No additional Asian carp found near Point Pelee after capture last week

The Asian carp captured in Lake Erie last week appears to be a loner, bringing a measure of relief to fisheries officials battling the invasion of the species into the Great Lakes.
The Ministry of Natural Resources confirms to CBC News that a grass carp, similar to this one caught in Toronto, was caught in Leamington last week. (Toronto and Region Conservation)

The Asian carp captured in Lake Erie last week appears to be a loner.

Officials with the Ontario Ministry of Natural Resources and Forestry previously confirmed that the invasive fish — known as a grass carp — had been caught near Point Pelee a week ago.

On Thursday, a ministry spokesperson told CBC News that from what they can tell, there are no additional such carp in the area.

The ministry "performed surveillance activities including gill netting and electrofishing in the area of the grass carp capture to determine if additional grass carp were in the area," a spokesperson said in an email. "In addition, DFO performed trap netting, trammel netting, and electrofishing in the area."

The ministry said no further grass carp were found.

Asian carp is a catchall name for species of silver, bighead, grass and black carp from Southeast Asia. The fish typically weigh two to four kilograms, but can weigh up to 40 kilograms.

The one caught near Point Pelee on Sept. 17 weighed 10.6 kilograms, according to the ministry.

Threat to fish stocks

Fisheries officials in Canada and the United States have undertaken a massive effort, involving tens of millions of dollars, to stem the spread of the ravenous, invasive species into the Great Lakes.

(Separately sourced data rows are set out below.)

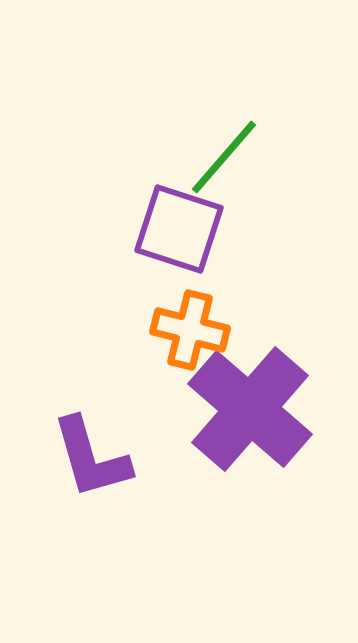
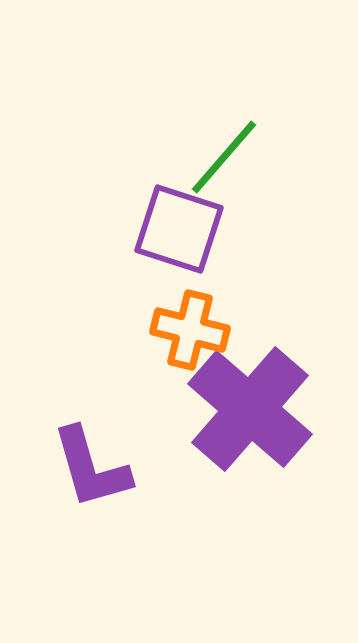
purple L-shape: moved 10 px down
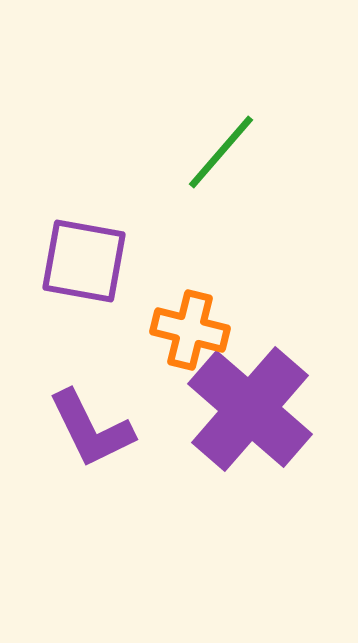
green line: moved 3 px left, 5 px up
purple square: moved 95 px left, 32 px down; rotated 8 degrees counterclockwise
purple L-shape: moved 39 px up; rotated 10 degrees counterclockwise
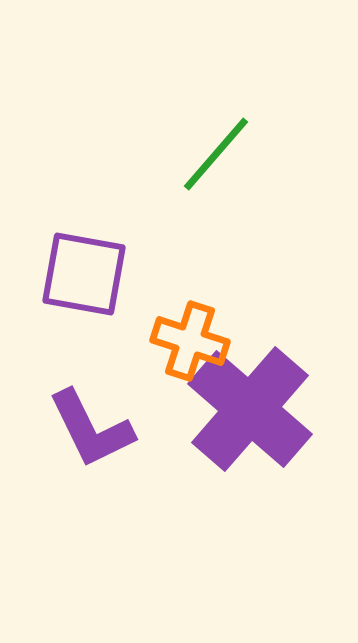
green line: moved 5 px left, 2 px down
purple square: moved 13 px down
orange cross: moved 11 px down; rotated 4 degrees clockwise
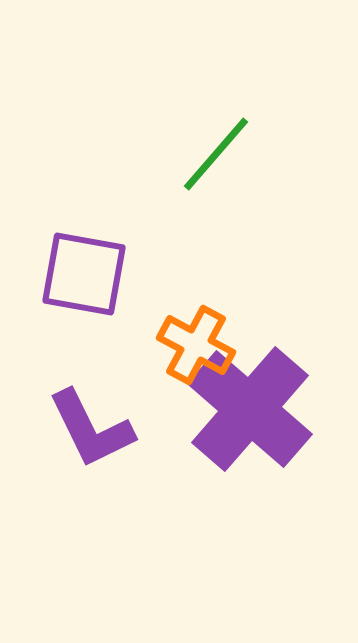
orange cross: moved 6 px right, 4 px down; rotated 10 degrees clockwise
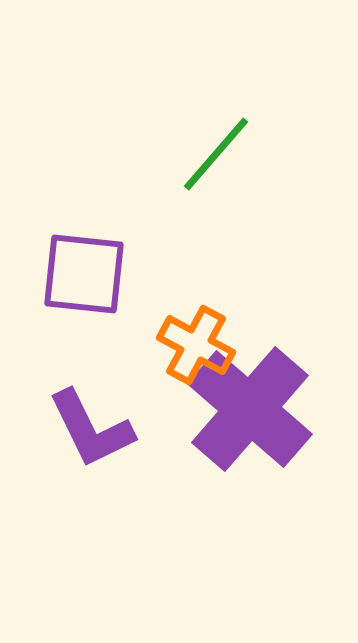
purple square: rotated 4 degrees counterclockwise
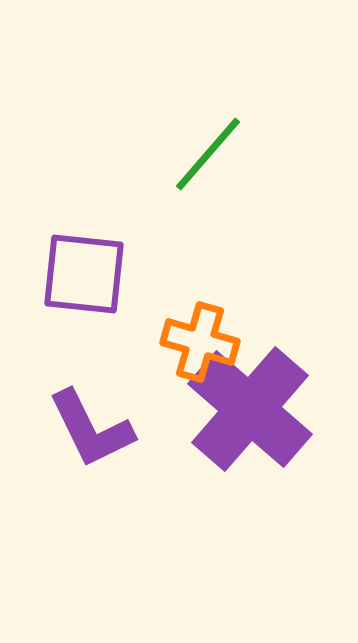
green line: moved 8 px left
orange cross: moved 4 px right, 3 px up; rotated 12 degrees counterclockwise
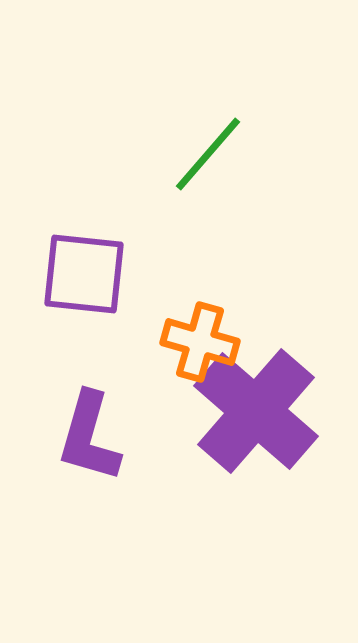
purple cross: moved 6 px right, 2 px down
purple L-shape: moved 2 px left, 8 px down; rotated 42 degrees clockwise
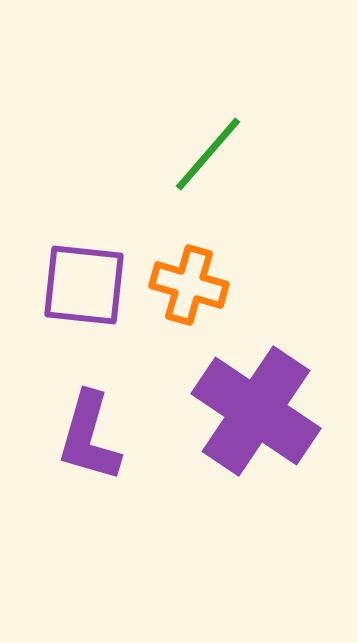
purple square: moved 11 px down
orange cross: moved 11 px left, 57 px up
purple cross: rotated 7 degrees counterclockwise
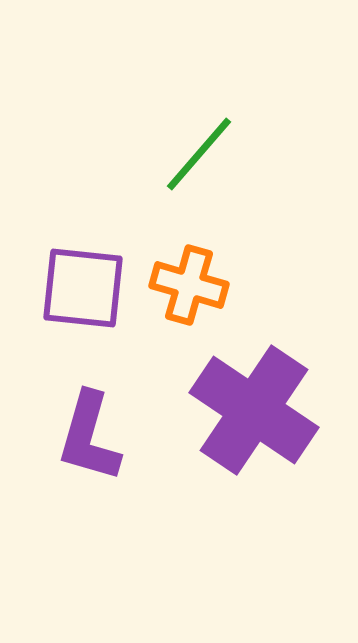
green line: moved 9 px left
purple square: moved 1 px left, 3 px down
purple cross: moved 2 px left, 1 px up
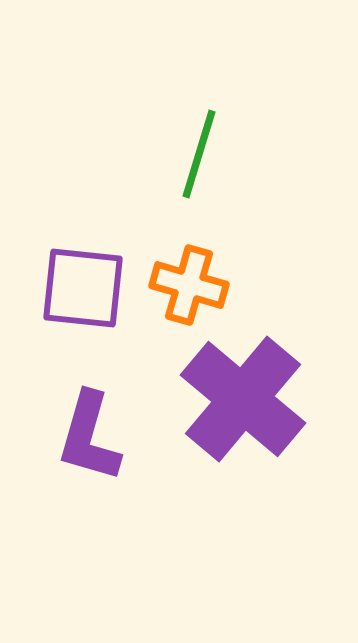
green line: rotated 24 degrees counterclockwise
purple cross: moved 11 px left, 11 px up; rotated 6 degrees clockwise
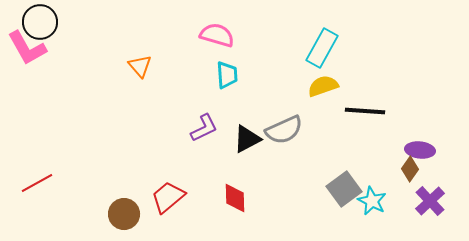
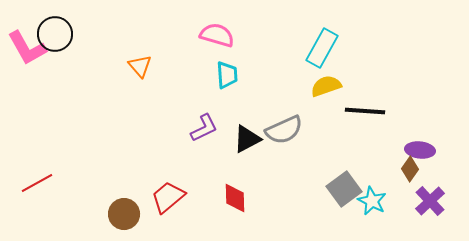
black circle: moved 15 px right, 12 px down
yellow semicircle: moved 3 px right
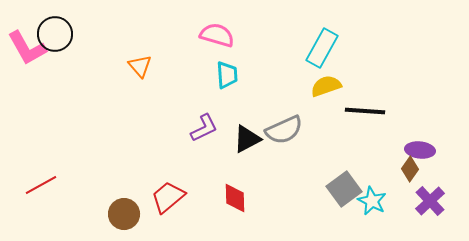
red line: moved 4 px right, 2 px down
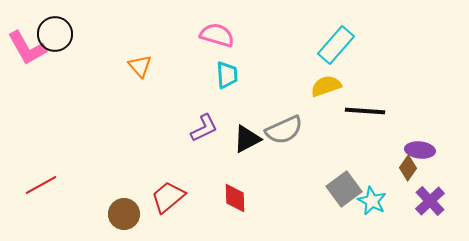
cyan rectangle: moved 14 px right, 3 px up; rotated 12 degrees clockwise
brown diamond: moved 2 px left, 1 px up
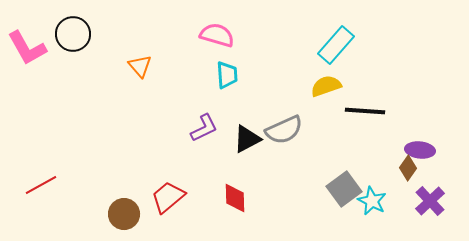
black circle: moved 18 px right
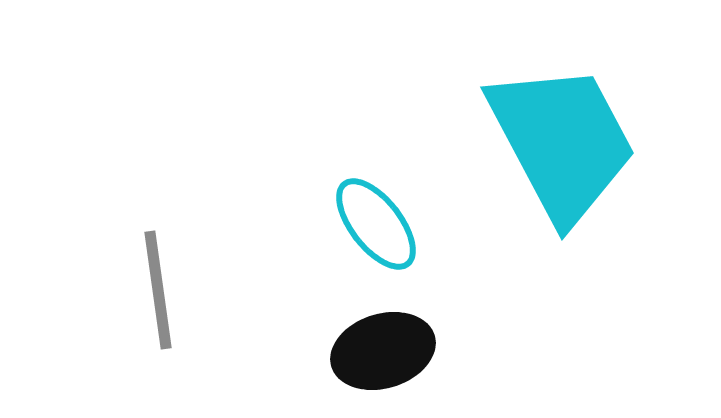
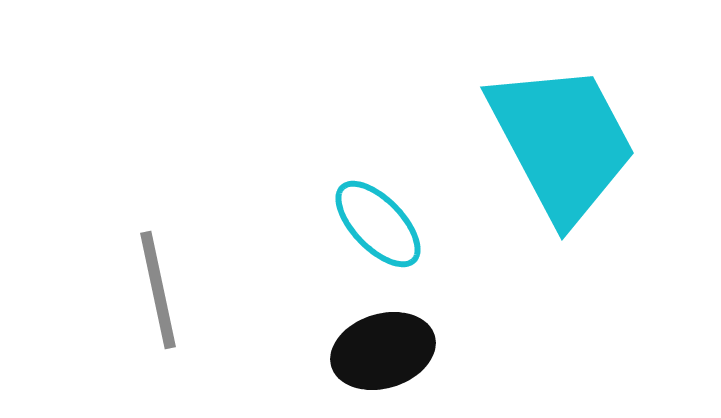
cyan ellipse: moved 2 px right; rotated 6 degrees counterclockwise
gray line: rotated 4 degrees counterclockwise
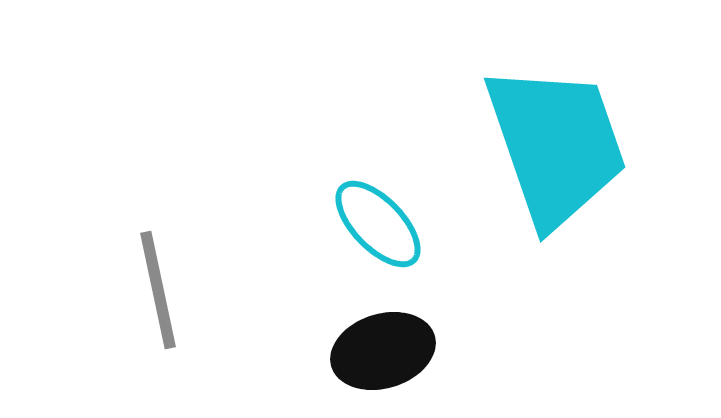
cyan trapezoid: moved 6 px left, 3 px down; rotated 9 degrees clockwise
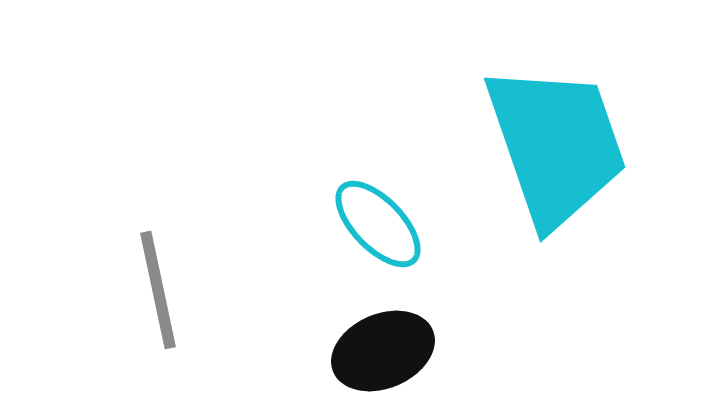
black ellipse: rotated 6 degrees counterclockwise
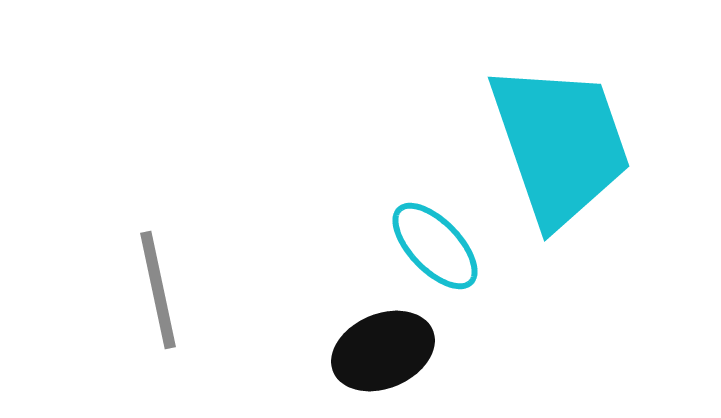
cyan trapezoid: moved 4 px right, 1 px up
cyan ellipse: moved 57 px right, 22 px down
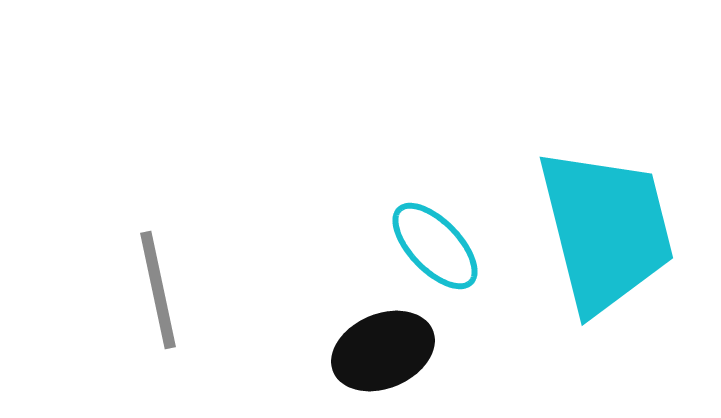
cyan trapezoid: moved 46 px right, 86 px down; rotated 5 degrees clockwise
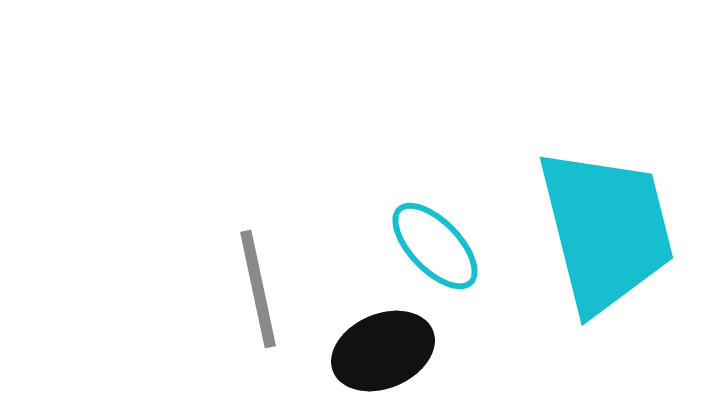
gray line: moved 100 px right, 1 px up
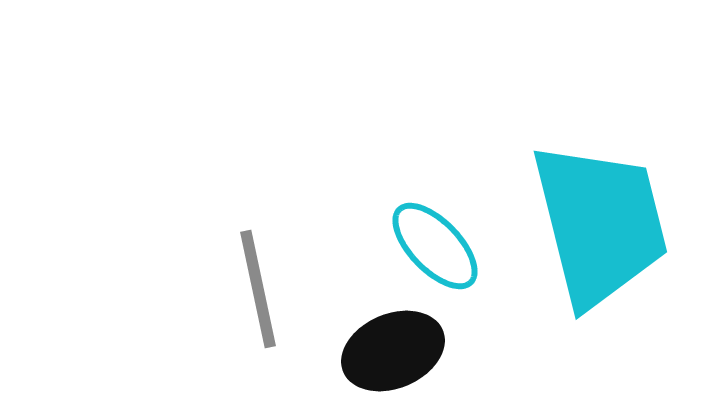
cyan trapezoid: moved 6 px left, 6 px up
black ellipse: moved 10 px right
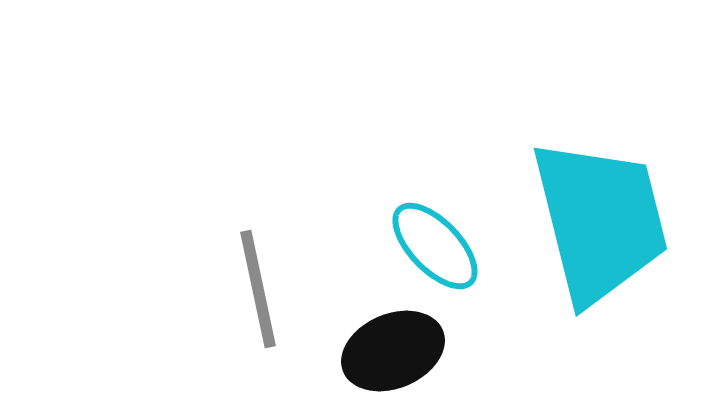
cyan trapezoid: moved 3 px up
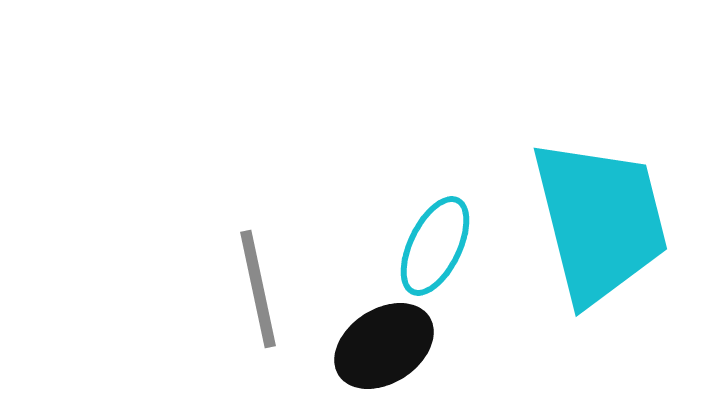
cyan ellipse: rotated 70 degrees clockwise
black ellipse: moved 9 px left, 5 px up; rotated 10 degrees counterclockwise
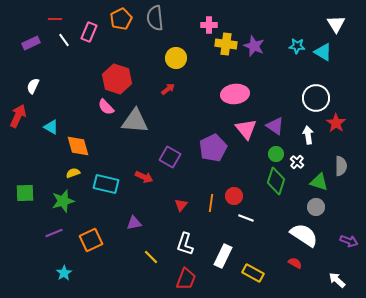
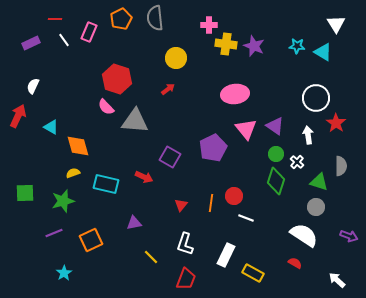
purple arrow at (349, 241): moved 5 px up
white rectangle at (223, 256): moved 3 px right, 1 px up
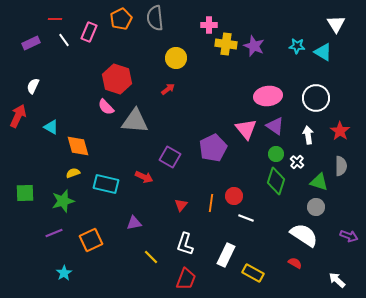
pink ellipse at (235, 94): moved 33 px right, 2 px down
red star at (336, 123): moved 4 px right, 8 px down
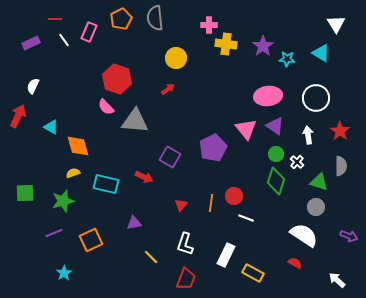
purple star at (254, 46): moved 9 px right; rotated 15 degrees clockwise
cyan star at (297, 46): moved 10 px left, 13 px down
cyan triangle at (323, 52): moved 2 px left, 1 px down
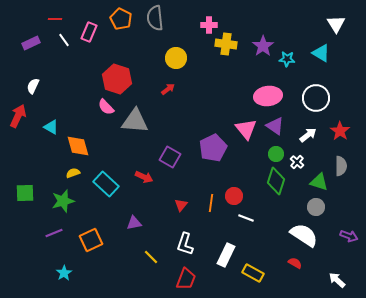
orange pentagon at (121, 19): rotated 20 degrees counterclockwise
white arrow at (308, 135): rotated 60 degrees clockwise
cyan rectangle at (106, 184): rotated 30 degrees clockwise
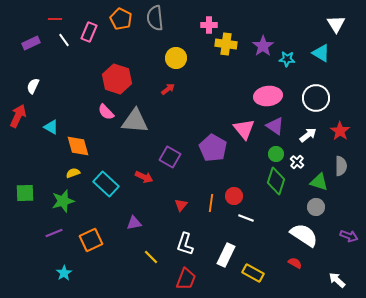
pink semicircle at (106, 107): moved 5 px down
pink triangle at (246, 129): moved 2 px left
purple pentagon at (213, 148): rotated 16 degrees counterclockwise
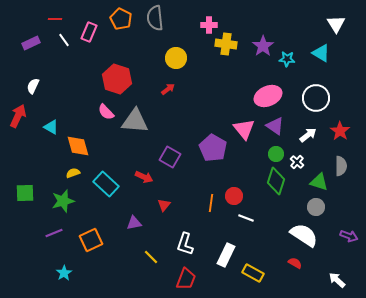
pink ellipse at (268, 96): rotated 16 degrees counterclockwise
red triangle at (181, 205): moved 17 px left
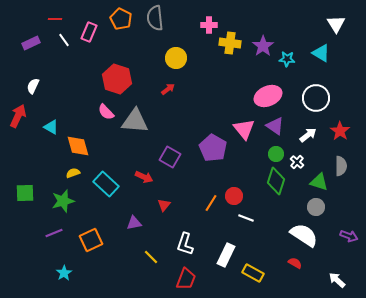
yellow cross at (226, 44): moved 4 px right, 1 px up
orange line at (211, 203): rotated 24 degrees clockwise
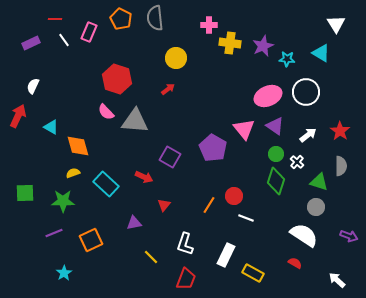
purple star at (263, 46): rotated 10 degrees clockwise
white circle at (316, 98): moved 10 px left, 6 px up
green star at (63, 201): rotated 15 degrees clockwise
orange line at (211, 203): moved 2 px left, 2 px down
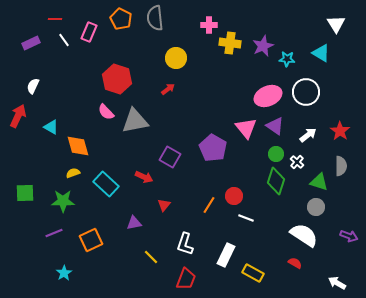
gray triangle at (135, 121): rotated 16 degrees counterclockwise
pink triangle at (244, 129): moved 2 px right, 1 px up
white arrow at (337, 280): moved 3 px down; rotated 12 degrees counterclockwise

Bighead and silver carp are largely considered to be the worst part of the risk, as they eat huge amounts of plankton, which is the foundation of aquatic food chains.

They have infested much of the Mississippi River basin and are threatening to gain a foothold in the Great Lakes through rivers and canals.

If that happens, species native to Canada could be wiped out, decimating a $7-billion fishing industry.